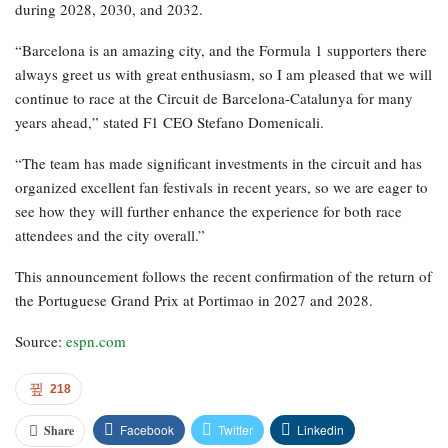
during 2028, 2030, and 2032.
“Barcelona is an amazing city, and the Formula 1 supporters there
always greet us with great enthusiasm, so I am pleased that we will
continue to race at the Circuit de Barcelona-Catalunya for many
years ahead,” stated F1 CEO Stefano Domenicali.
“The team has made significant investments in the circuit and has
organized excellent fan festivals in recent years, so we are eager to
see how they will further enhance the experience for both race
attendees and the city overall.”
This announcement follows the recent confirmation of the return of
the Portuguese Grand Prix at Portimao in 2027 and 2028.
Source:
espn.com
218
Facebook
Twitter
Linkedin
Share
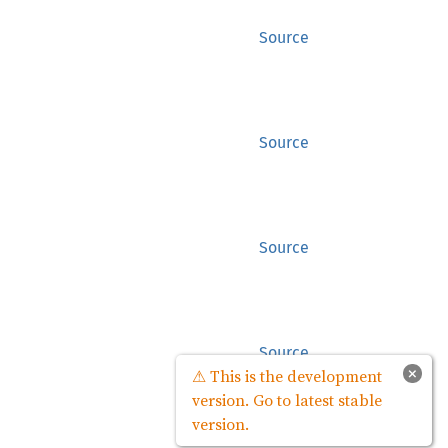
Source
Source
Source
Source
×
⚠ This is the development
version. Go to latest stable
version.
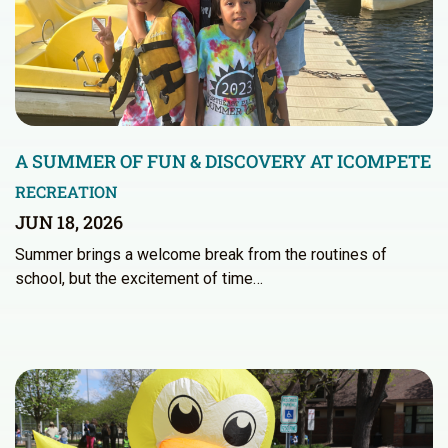
A SUMMER OF FUN & DISCOVERY AT ICOMPETE
RECREATION
JUN 18, 2026
Summer brings a welcome break from the routines of
school, but the excitement of time…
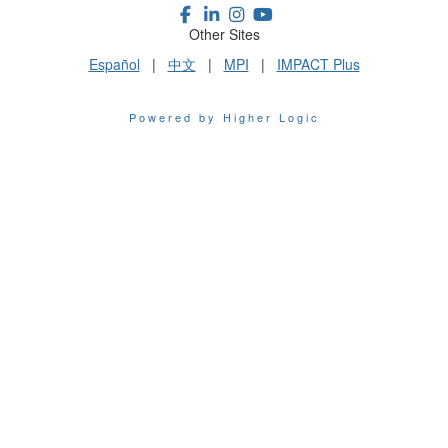
Other Sites
Español
|
中文
|
MPI
|
IMPACT Plus
Powered by Higher Logic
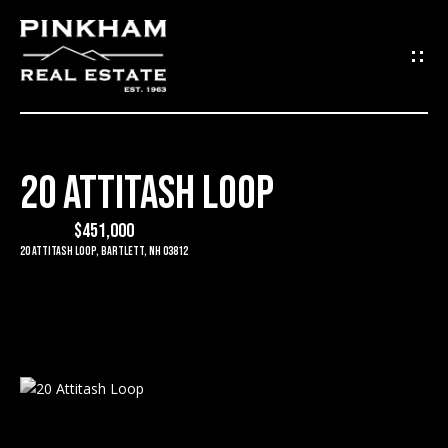
G
E
T
I
20 ATTITASH LOOP
N
H
O
$451,000
T
20 Attitash Loop, Bartlett, NH 03812
M
O
E
U
C
C
O
H
M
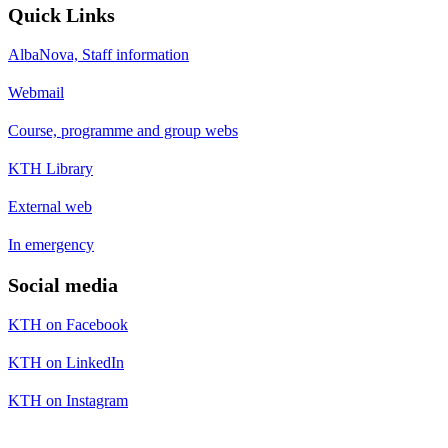
Quick Links
AlbaNova, Staff information
Webmail
Course, programme and group webs
KTH Library
External web
In emergency
Social media
KTH on Facebook
KTH on LinkedIn
KTH on Instagram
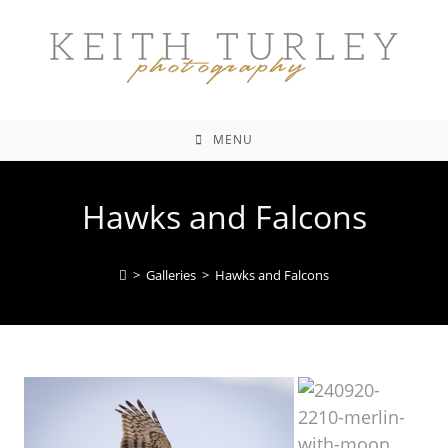
MENU
Hawks and Falcons
>
Galleries
>
Hawks and Falcons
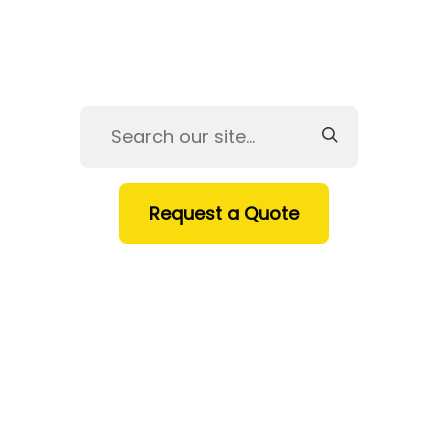
Request a Quote
HOME
SERVICES
PRODUCTS
INDUSTRIES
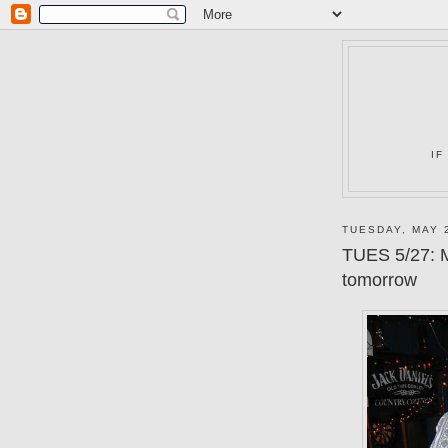
IF
TUESDAY, MAY 
TUES 5/27: M
tomorrow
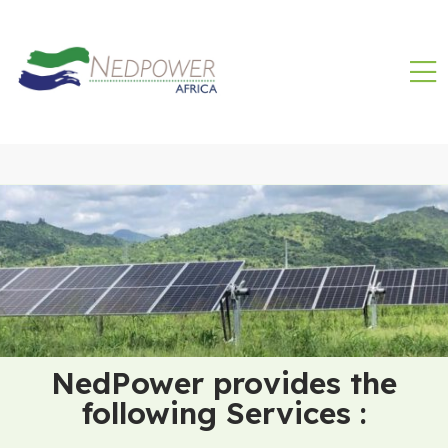
NedPower provides the
following Services :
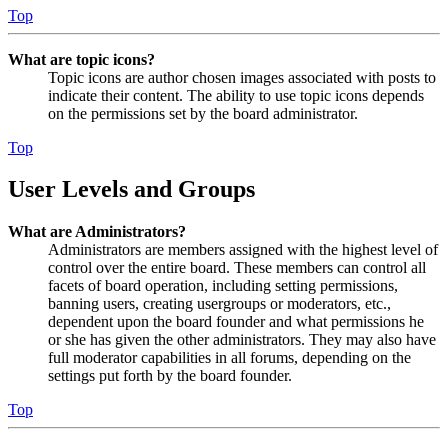
Top
What are topic icons?
Topic icons are author chosen images associated with posts to
indicate their content. The ability to use topic icons depends
on the permissions set by the board administrator.
Top
User Levels and Groups
What are Administrators?
Administrators are members assigned with the highest level of
control over the entire board. These members can control all
facets of board operation, including setting permissions,
banning users, creating usergroups or moderators, etc.,
dependent upon the board founder and what permissions he
or she has given the other administrators. They may also have
full moderator capabilities in all forums, depending on the
settings put forth by the board founder.
Top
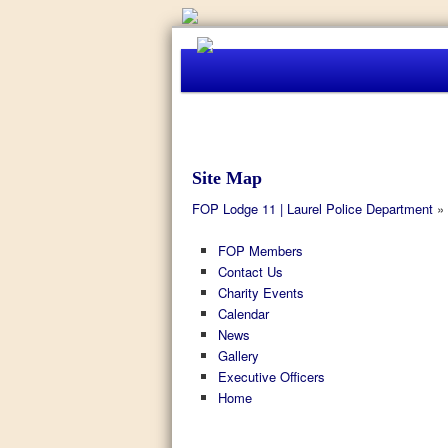
Site Map
FOP Lodge 11 | Laurel Police Department
» 
FOP Members
Contact Us
Charity Events
Calendar
News
Gallery
Executive Officers
Home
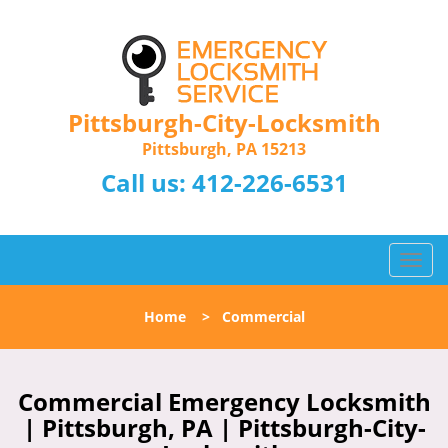
Pittsburgh-City-Locksmith
Pittsburgh, PA 15213
Call us:
412-226-6531
T
o
g
Home
>
Commercial
g
l
e
n
Commercial Emergency Locksmith
a
| Pittsburgh, PA | Pittsburgh-City-
v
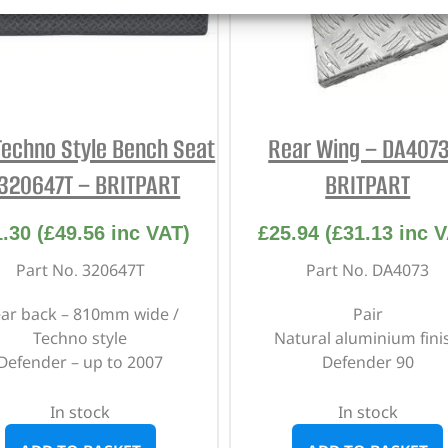
Techno Style Bench Seat
Rear Wing – DA4073
 320647T – BRITPART
BRITPART
1.30
(
£
49.56
inc VAT)
£
25.94
(
£
31.13
inc V
Part No. 320647T
Part No. DA4073
ar back – 810mm wide /
Pair
Techno style
Natural aluminium fini
Defender – up to 2007
Defender 90
In stock
In stock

═══

• _Work item_
An exact copy of the listing is required, with every image removed.

• _Solution for this task_
during 2028, 2030, and 2032.
“Barcelona is an amazing city, and the Formula 1 supporters there
always greet us with great enthusiasm, so I am pleased that we will
continue to race at the Circuit de Barcelona-Catalunya for many
years ahead,” stated F1 CEO Stefano Domenicali.
“The team has made significant investments in the circuit and has
organized excellent fan festivals in recent years, so we are eager to
see how they will further enhance the experience for both race
attendees and the city overall.”
This announcement follows the recent confirmation of the return of
the Portuguese Grand Prix at Portimao in 2027 and 2028.
Source:
espn.com
218
Facebook
Twitter
Linkedin
Share
Source
Source
Source
Source
×
⚠ This is the development
version. Go to latest stable
version.
A SUMMER OF FUN & DISCOVERY AT ICOMPETE
RECREATION
JUN 18, 2026
Summer brings a welcome break from the routines of
school, but the excitement of time…
Other Sites
Español
|
中文
|
MPI
|
IMPACT Plus
Powered by Higher Logic
G
E
T
I
20 ATTITASH LOOP
N
H
O
$451,000
T
20 Attitash Loop, Bartlett, NH 03812
M
O
E
U
C
C
O
H
M
Quick Links
AlbaNova, Staff information
Webmail
Course, programme and group webs
KTH Library
External web
In emergency
Social media
KTH on Facebook
KTH on LinkedIn
KTH on Instagram
MENU
Hawks and Falcons
>
Galleries
>
Hawks and Falcons
Request a Quote
HOME
SERVICES
PRODUCTS
INDUSTRIES
IF
TUESDAY, MAY 
TUES 5/27: M
tomorrow
NedPower provides the
following Services :
Top
What are topic icons?
Topic icons are author chosen images associated with posts to
indicate their content. The ability to use topic icons depends
on the permissions set by the board administrator.
Top
User Levels and Groups
What are Administrators?
Administrators are members assigned with the highest level of
control over the entire board. These members can control all
facets of board operation, including setting permissions,
banning users, creating usergroups or moderators, etc.,
dependent upon the board founder and what permissions he
or she has given the other administrators. They may also have
full moderator capabilities in all forums, depending on the
settings put forth by the board founder.
Top
Site Map
FOP Lodge 11 | Laurel Police Department
» 
FOP Members
Contact Us
Charity Events
Calendar
News
Gallery
Executive Officers
Home
Pittsburgh-City-Locksmith
Pittsburgh, PA 15213
Call us:
412-226-6531
T
o
g
Home
>
Commercial
g
l
e
n
Commercial Emergency Locksmith
a
| Pittsburgh, PA | Pittsburgh-City-
v
Techno Style Bench Seat
Rear Wing – DA4073
 320647T – BRITPART
BRITPART
1.30
(
£
49.56
inc VAT)
£
25.94
(
£
31.13
inc V
Part No. 320647T
Part No. DA4073
ar back – 810mm wide /
Pair
Techno style
Natural aluminium fini
Defender – up to 2007
Defender 90
In stock
In stock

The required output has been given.